__INPUT DATA__.
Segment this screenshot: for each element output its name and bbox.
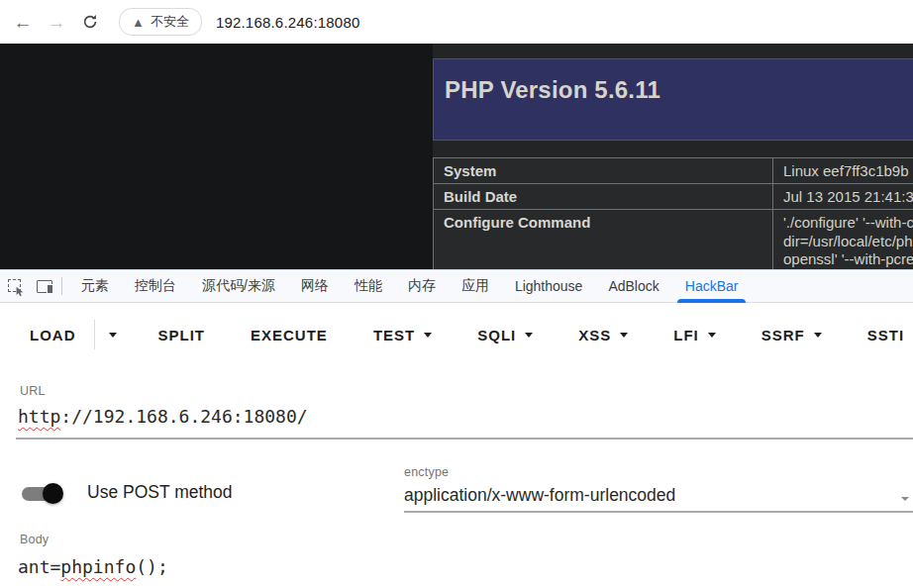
url-field-underline (16, 438, 913, 440)
toolbar-divider (61, 277, 62, 295)
page-viewport: PHP Version 5.6.11 System Linux eef7ff3c… (0, 44, 913, 269)
browser-window: ← → ▲ 不安全 192.168.6.246:18080 PHP Versio… (0, 0, 913, 588)
tab-hackbar[interactable]: HackBar (672, 269, 752, 303)
row-value: './configure' '--with-co dir=/usr/local/… (773, 210, 913, 269)
test-dropdown-button[interactable]: TEST (359, 317, 446, 353)
enctype-dropdown-icon[interactable] (901, 497, 909, 501)
sqli-dropdown-button[interactable]: SQLI (463, 317, 547, 353)
button-divider (94, 320, 95, 349)
body-input[interactable]: ant=phpinfo(); (18, 556, 168, 577)
row-value: Jul 13 2015 21:41:37 (773, 184, 913, 209)
forward-icon[interactable]: → (40, 13, 73, 32)
table-row: System Linux eef7ff3c1b9b 5. (434, 158, 913, 184)
tab-sources[interactable]: 源代码/来源 (189, 269, 288, 303)
row-value: Linux eef7ff3c1b9b 5. (773, 158, 913, 183)
tab-network[interactable]: 网络 (288, 269, 342, 303)
browser-toolbar: ← → ▲ 不安全 192.168.6.246:18080 (0, 0, 913, 44)
enctype-field-label: enctype (404, 465, 449, 479)
chevron-down-icon (525, 333, 533, 338)
back-icon[interactable]: ← (6, 13, 40, 32)
chevron-down-icon (814, 333, 822, 338)
warning-icon: ▲ (132, 16, 145, 29)
tab-elements[interactable]: 元素 (68, 269, 122, 303)
url-field-label: URL (20, 384, 46, 398)
split-button[interactable]: SPLIT (145, 317, 220, 353)
chevron-down-icon (708, 333, 716, 338)
address-bar-url[interactable]: 192.168.6.246:18080 (216, 14, 360, 31)
table-row: Build Date Jul 13 2015 21:41:37 (434, 184, 913, 210)
body-field-label: Body (20, 533, 49, 546)
phpinfo-header: PHP Version 5.6.11 (433, 58, 913, 141)
enctype-select[interactable]: application/x-www-form-urlencoded (404, 485, 675, 506)
device-toolbar-icon[interactable] (30, 273, 59, 299)
reload-icon[interactable] (73, 13, 107, 31)
use-post-label: Use POST method (87, 482, 233, 503)
ssrf-dropdown-button[interactable]: SSRF (748, 317, 836, 353)
security-chip[interactable]: ▲ 不安全 (119, 8, 202, 36)
chevron-down-icon (109, 333, 117, 338)
execute-button[interactable]: EXECUTE (237, 317, 342, 353)
security-chip-label: 不安全 (151, 13, 189, 31)
enctype-field-underline (404, 511, 913, 513)
tab-adblock[interactable]: AdBlock (595, 269, 671, 303)
tab-memory[interactable]: 内存 (395, 269, 449, 303)
tab-lighthouse[interactable]: Lighthouse (502, 269, 596, 303)
tab-performance[interactable]: 性能 (342, 269, 395, 303)
hackbar-toolbar: LOAD SPLIT EXECUTE TEST SQLI (16, 313, 913, 356)
row-label: Build Date (434, 184, 773, 209)
chevron-down-icon (424, 333, 432, 338)
tab-application[interactable]: 应用 (449, 269, 502, 303)
url-input[interactable]: http://192.168.6.246:18080/ (18, 406, 308, 427)
xss-dropdown-button[interactable]: XSS (564, 317, 642, 353)
inspect-element-icon[interactable] (0, 273, 30, 299)
phpinfo-content: PHP Version 5.6.11 System Linux eef7ff3c… (433, 44, 913, 269)
hackbar-panel: LOAD SPLIT EXECUTE TEST SQLI (0, 303, 913, 588)
use-post-toggle[interactable] (22, 483, 61, 505)
phpinfo-table: System Linux eef7ff3c1b9b 5. Build Date … (433, 157, 913, 269)
row-label: System (434, 158, 773, 183)
row-label: Configure Command (434, 210, 773, 269)
ssti-dropdown-button[interactable]: SSTI (854, 317, 913, 353)
devtools-tabbar: 元素 控制台 源代码/来源 网络 性能 内存 应用 Lighthouse AdB… (0, 269, 913, 303)
load-button[interactable]: LOAD (16, 317, 90, 353)
table-row: Configure Command './configure' '--with-… (434, 210, 913, 269)
tab-console[interactable]: 控制台 (122, 269, 189, 303)
phpinfo-title: PHP Version 5.6.11 (445, 76, 913, 104)
chevron-down-icon (620, 333, 628, 338)
lfi-dropdown-button[interactable]: LFI (659, 317, 730, 353)
load-dropdown-button[interactable] (99, 323, 127, 347)
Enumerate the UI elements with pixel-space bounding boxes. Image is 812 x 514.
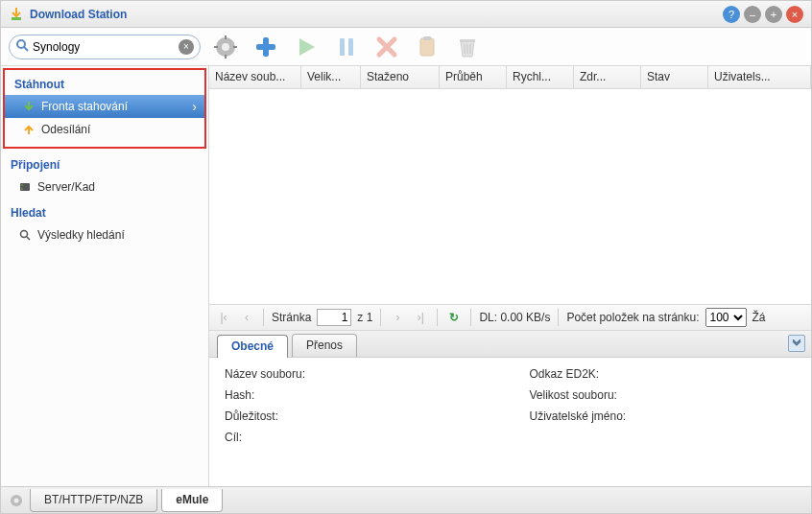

__WHAT IS EXPECTED__. Please copy each line of the material that contains the word "Date".

__EXERCISE ANSWER__.
table-row: Build Date Jul 13 2015 21:41:37 (434, 184, 913, 210)
row-label: Build Date (434, 184, 773, 209)
phpinfo-table: System Linux eef7ff3c1b9b 5. Build Date … (433, 157, 913, 269)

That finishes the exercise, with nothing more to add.